Antes de assumir a defesa pública de Dreyfus, Zola já se sentia um
membro da Academia, sagração máxima de um homem de letras na terra de
Victor Hugo. Embora jornalista, Zola cavou no paço literário uma
trincheira de onde lançava romances, polêmicos e de muito sucesso.
Mas Zola tinha outros defeitos, além do de ser jornalista. O parecer
de um médico vazou ao público, e o fato de que Zola era “excessivamente
emotivo” tornou-se motivo de troça.
E é aqui que interrompo o caminhão desenfreado desta minha apreciação
para uma pequena, mas vital, constatação. Zola, o intelectual a quem
foi negado quase tudo em vida, atirou-se na mais perigosa das campanhas
ao descobrir que sua amada pátria havia cometido o crime do
antissemitismo e aprisionado um homem justo.
Quantos de nós serão capazes de fazer o mesmo em nome da verdade?
O que os nervos de Zola dizem sobre suas atitudes?
Há no meio do texto uma descrição terrificante dos cacoetes de Zola
enquanto ouvia sua sentença. (Como para isso preciso ter o livro em
mãos, aproveito para passar o nome do autor da introdução: Henri
Guillemin).
“Ele morde o bastão da sua bengala, passa a mão no pescoço, afasta ou
sacode os dedos à maneira dos pianistas que temem cãibras, enxuga o
monóculo, agita a perna esquerda, ajusta o colarinho, olha no ar, alisa o
bigode, bate os joelhos, sacode a cabeça, crispa as narinas, vira-se
para a direita e a esquerda”.
Zola foi condenado a um ano de prisão e três mil francos de multa.
Além da liberdade, perdia também (para sempre) a chance de ser um membro
da Academia. Mais tarde escreveria que Dreyfus era “um judeu
crucificado”, em alusão ao Cristo, e que um cristão não poderia
abandoná-lo.
No fim, a persistência de Zola fez com que Dreyfus fosse libertado.
Ele entrou para a história.
Não preciso dizer que certos casais mantém, um do outro, terríveis
segredos, sob a justificativa de preservar algo maior.

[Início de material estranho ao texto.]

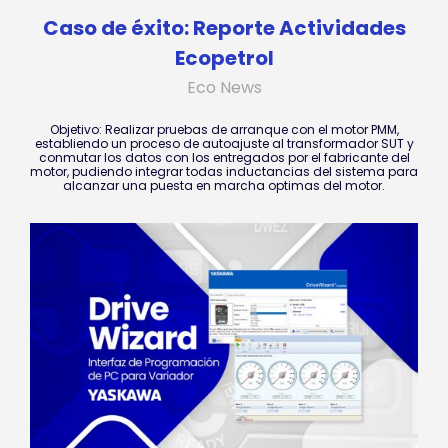
Caso de éxito: Reporte Actividades
Ecopetrol
Eco News
Objetivo: Realizar pruebas de arranque con el motor PMM,
establiendo un proceso de autoajuste al transformador SUT y
conmutar los datos con los entregados por el fabricante del
motor, pudiendo integrar todas inductancias del sistema para
alcanzar una puesta en marcha optimas del motor.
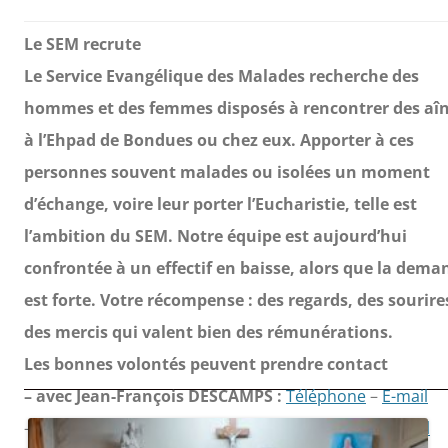
Le SEM recrute
Le Service Evangélique des Malades recherche des
hommes et des femmes disposés à rencontrer des aî
à l’Ehpad de Bondues ou chez eux. Apporter à ces
personnes souvent malades ou isolées un moment
d’échange, voire leur porter l’Eucharistie, telle est
l’ambition du SEM. Notre équipe est aujourd’hui
confrontée à un effectif en baisse, alors que la dema
est forte. Votre récompense : des regards, des sourire
des mercis qui valent bien des rémunérations.
Les bonnes volontés peuvent prendre contact
– avec Jean-François DESCAMPS :
Téléphone
–
E-mail
– ou
Jean-François LABBÉ :
Téléphone
–
E-mail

Não existe algo
maior que a verdade.
A alguém, a verdade sempre interessa. Por isso ela precisa ser dita.
Sejamos nossos próprios Zolas. Manter segredos, cultivá-los como
orquídeas no escuro úmido de um canto da memória, fingir ser o que não
se é, em última análise, manter as aparências — isso é um crime grave.
Sejamos os acusadores de nós próprios. Que nossos ataques emotivos nos levem até a verdade, seja ela qual for.